Mijn specialiteit op het gebied van verbouwen zijn de aardbeien. Aardbeien zijn mijn lievelings fruit en geniet toch elke zomer van. 
Niemand uit mijn familie heeft als passie koken/bakken of muziek. Dus ik ben over het algemeen degene die kookt in huis. Ik vind koken fantastisch, het gebruik van kruiden en specerijen en nieuwe combinaties, heerlijk! Daarbij is het decoreren van het bord helemaal mijn ding. 
Daarnaast focus ik me redelijk op gezond leven , en dat is de reden waarom ik bij dit forum ben gekomen. Ik heb vragen over gezond leven. En ik weet niet of ik ze hier kan vragen , maar ik doe het toch maar even.

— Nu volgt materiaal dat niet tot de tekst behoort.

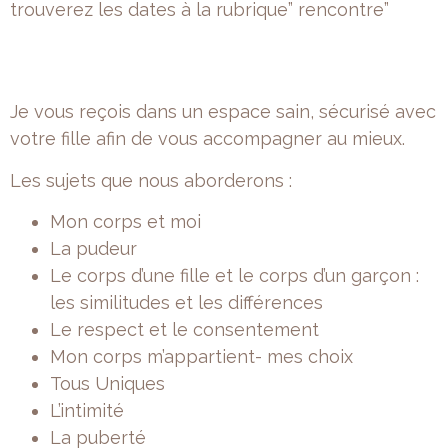
trouverez les dates à la rubrique” rencontre”
Je vous reçois dans un espace sain, sécurisé avec
votre fille afin de vous accompagner au mieux.
Les sujets que nous aborderons :
Mon corps et moi
La pudeur
Le corps d’une fille et le corps d’un garçon :
les similitudes et les différences
Le respect et le consentement
Mon corps m’appartient- mes choix
Tous Uniques
L’intimité
La puberté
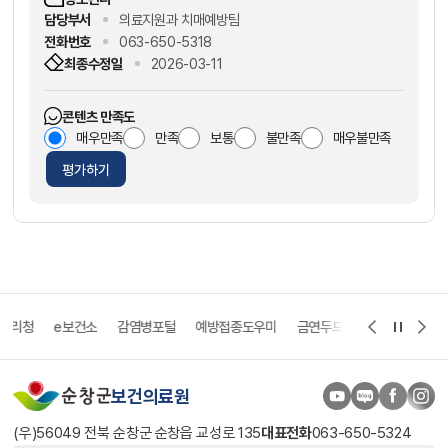
담당부서
의료지원과 치매예방팀
전화번호
063-650-5318
최종수정일
2026-03-11
콘텐츠 만족도
매우만족
만족
보통
불만족
매우불만족
평가하기
리청
e보건소
감염병포털
예방접종도우미
금연두드림
희귀질환 헬프라
보건의료원
(우)56049 전북 순창군 순창읍 교성로 135
대표전화
063-650-5324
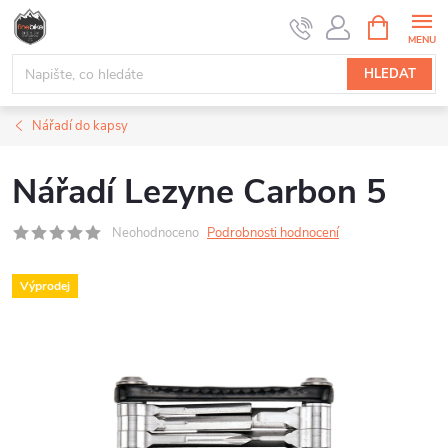
Přejít
NÁKUPNÍ
na
KOŠÍK
obsah
HLEDAT
Nářadí do kapsy
Nářadí Lezyne Carbon 5
Neohodnoceno
Podrobnosti hodnocení
Výprodej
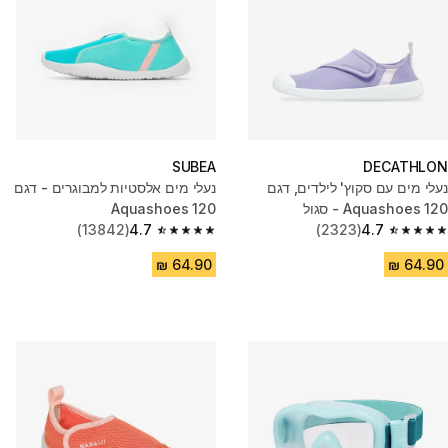
SUBEA
DECATHLON
נעלי מים עם סקוץ' לילדים, דגם
נעלי מים אלסטיות למבוגרים - דגם
Aquashoes 120 - סגול
‎Aquashoes 120
(13842)
4.7
(2323)
4.7
4.7 out of 5 stars from 13842 reviews
4.7 out of 5 stars from 2323 reviews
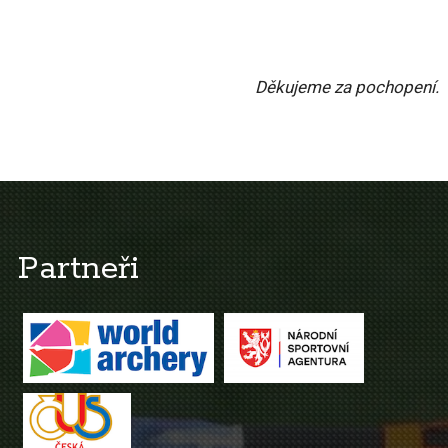
Děkujeme za pochopení.
Partneři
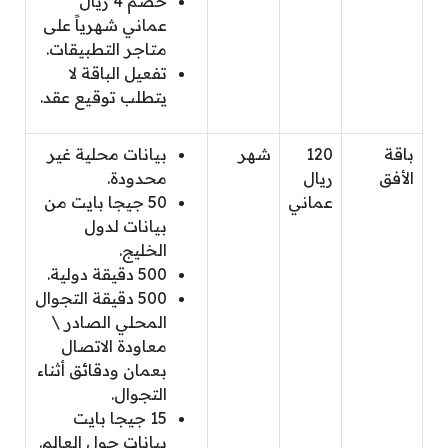
خصم 4 ريال
عماني شهرياً على
متاجر التطبيقات.
تفعيل الباقة لا
يتطلب توقيع عقد.
باقة
120
شهر
بيانات محلية غير
الأفق
ريال
محدودة.
عماني
50 جيجا بايت من
بيانات لدول
الخليج.
500 دقيقة دولية.
500 دقيقة التجوال
المحلي الصادر \
معاودة الاتصال
بعمان ودقائق أثناء
التجوال.
15 جيجا بايت
بيانات حول العالم.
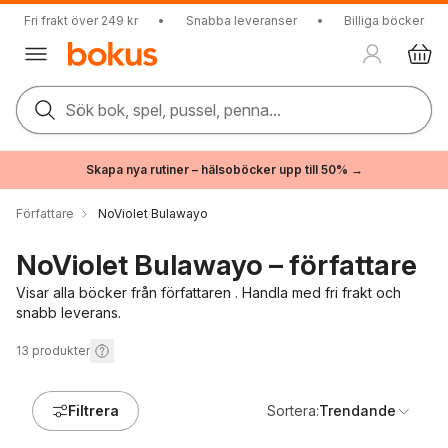
Fri frakt över 249 kr
•
Snabba leveranser
•
Billiga böcker
Sök bok, spel, pussel, penna...
Skapa nya rutiner – hälsoböcker upp till 50% →
Författare
NoViolet Bulawayo
NoViolet Bulawayo – författare
Visar alla böcker från författaren . Handla med fri frakt och
snabb leverans.
13
produkter
Filtrera
Sortera:
Trendande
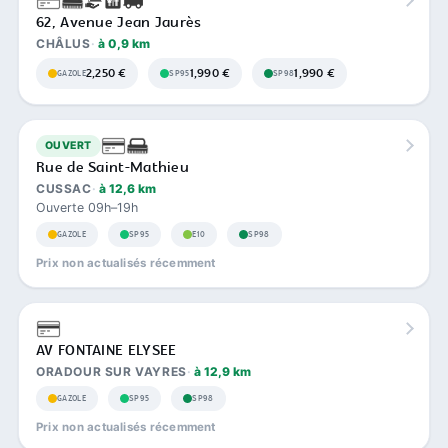
62, Avenue Jean Jaurès
CHÂLUS
à 0,9 km
2,250 €
1,990 €
1,990 €
GAZOLE
SP95
SP98
OUVERT
Rue de Saint-Mathieu
CUSSAC
à 12,6 km
Ouverte 09h–19h
GAZOLE
SP95
E10
SP98
Prix non actualisés récemment
AV FONTAINE ELYSEE
ORADOUR SUR VAYRES
à 12,9 km
GAZOLE
SP95
SP98
Prix non actualisés récemment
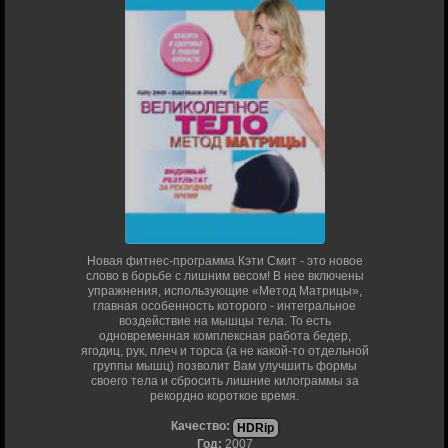
Новая фитнес-программа Кэти Смит - это новое
слово в борьбе с лишним весом! В нее включены
упражнения, использующие «Метод Матрицы»,
главная особенность которого - интегральное
воздействие на мышцы тела. То есть
одновременная комплексная работа бедер,
ягодиц, рук, плеч и торса (а не какой-то отдельной
группы мышц) позволит Вам улучшить формы
своего тела и сбросить лишние килограммы за
рекордно короткое время.
Качество:
HDRip
Год:
2007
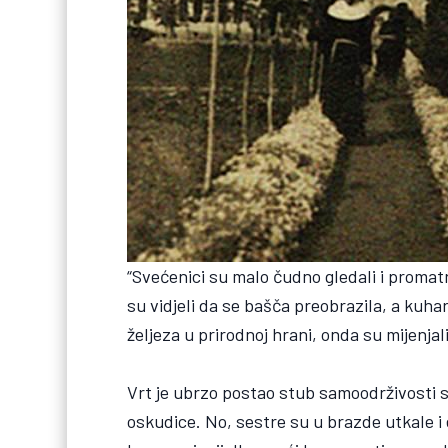
“Svećenici su malo čudno gledali i promatr
su vidjeli da se bašča preobrazila, a kuha
željeza u prirodnoj hrani, onda su mijenjal
Vrt je ubrzo postao stub samoodrživosti
oskudice. No, sestre su u brazde utkale i 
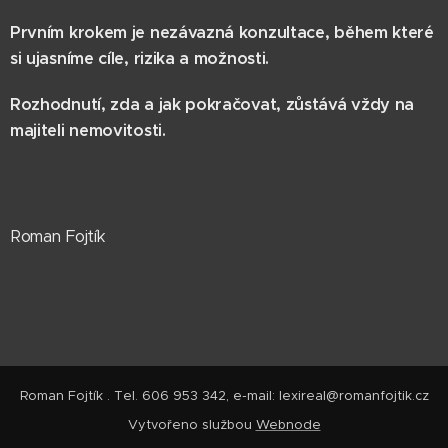
Prvním krokem je nezávazná konzultace, během které
si ujasníme cíle, rizika a možnosti.
Rozhodnutí, zda a jak pokračovat, zůstává vždy na
majiteli nemovitosti.
Roman Fojtík
Roman Fojtík . Tel. 606 953 342, e-mail: lexireal@romanfojtik.cz
Vytvořeno službou
Webnode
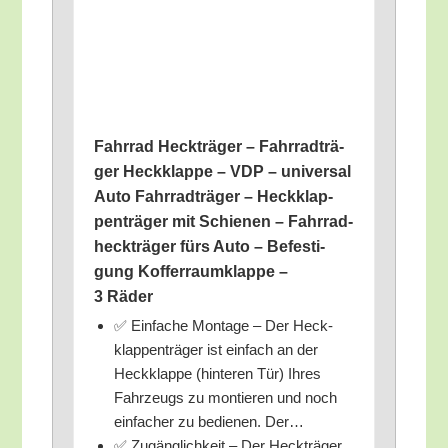
Fahr­rad Heck­trä­ger – Fahr­rad­trä­
ger Heck­klap­pe – VDP – uni­ver­sal
Auto Fahr­rad­trä­ger – Heck­klap­
pen­trä­ger mit Schie­nen – Fahr­rad­
heck­trä­ger fürs Auto – Befes­ti­
gung Kof­fer­raum­klap­pe –
3 Räder
✅ Ein­fa­che Mon­ta­ge – Der Heck­
klap­pen­trä­ger ist ein­fach an der
Heck­klap­pe (hin­te­ren Tür) Ihres
Fahr­zeugs zu mon­tie­ren und noch
ein­fa­cher zu bedie­nen. Der…
✅ Zugäng­lich­keit – Der Heck­trä­ger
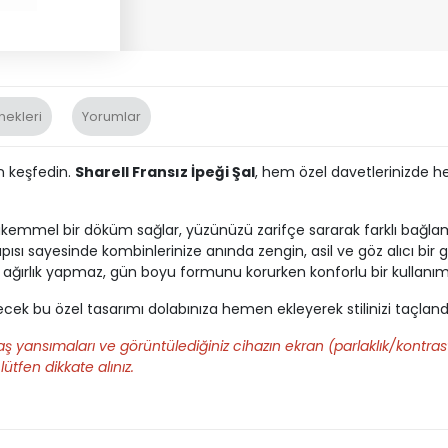
nekleri
Yorumlar
en keşfedin.
Sharell Fransız İpeği Şal
, hem özel davetlerinizde he
ükemmel bir döküm sağlar, yüzünüzü zarifçe sararak farklı bağlam
apısı sayesinde kombinlerinize anında zengin, asil ve göz alıcı bir
ağırlık yapmaz, gün boyu formunu korurken konforlu bir kullanı
ek bu özel tasarımı dolabınıza hemen ekleyerek stilinizi taçlandı
ş yansımaları ve görüntülediğiniz cihazın ekran (parlaklık/kontrast
lütfen dikkate alınız.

Wat is nou eigenlijk beter? minder vet of minder suiker ? 
En wat is een goed voedingspatroon, juist grote porties op 3 tijdstippen van de dag of juist kleinere porties verspreid over de dag ?
En wat is nou een gezond ontbijt , wat moet het bevatten? ( daarbij moet ik vermelden dat ik veel cardio/ kracht training doen , dus veel eiwitten lijken me goed .. )
Wat is een lekkere maar gezonde snack ?

Ik heb nog zoveel vragen, maar die komen nu niet helemaal in me op. 
Als jullie enige vragen hebben hoor ik het graag , ik beantwoord ze graag  :Smile: 

Denise

----------


## Leontien

Hallo Denise, welkom op Nationaal Gezondheids Forum!

Wat heerlijk om zo met eten bezig te zijn en een eigen akkertje te hebben. Ik lees dat je ook eigen recepten creeert. Als je eens iets hebt uitgevonden en dit wilt delen, kun je dat doen bij de rubriek Ontspannings-kletshoek. Ook kun je vragen over voeding kwijt bij de rubriek Voeding, vitamines en mineralen.

Veel plezier met het koken en tot ziens hier op het forum!

Groetjes, Leontien

----------